**Activity**
Set down every entry once more, character for character.

**Data section**
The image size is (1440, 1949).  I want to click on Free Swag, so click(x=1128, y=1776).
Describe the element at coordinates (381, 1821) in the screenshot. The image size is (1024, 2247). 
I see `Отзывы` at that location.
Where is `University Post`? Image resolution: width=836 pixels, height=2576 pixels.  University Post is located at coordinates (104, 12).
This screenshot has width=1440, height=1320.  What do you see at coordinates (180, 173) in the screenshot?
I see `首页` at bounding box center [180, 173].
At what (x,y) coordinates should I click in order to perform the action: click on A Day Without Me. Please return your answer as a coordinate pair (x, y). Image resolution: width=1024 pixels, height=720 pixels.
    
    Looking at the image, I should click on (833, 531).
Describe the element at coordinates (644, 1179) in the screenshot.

**Exercise solution**
The image size is (1440, 1949).  I want to click on Free Swag, so click(x=1128, y=1776).
Describe the element at coordinates (381, 1821) in the screenshot. The image size is (1024, 2247). 
I see `Отзывы` at that location.
Where is `University Post`? Image resolution: width=836 pixels, height=2576 pixels.  University Post is located at coordinates (104, 12).
This screenshot has width=1440, height=1320.  What do you see at coordinates (180, 173) in the screenshot?
I see `首页` at bounding box center [180, 173].
At what (x,y) coordinates should I click in order to perform the action: click on A Day Without Me. Please return your answer as a coordinate pair (x, y). Image resolution: width=1024 pixels, height=720 pixels.
    
    Looking at the image, I should click on (833, 531).
Describe the element at coordinates (644, 1179) in the screenshot.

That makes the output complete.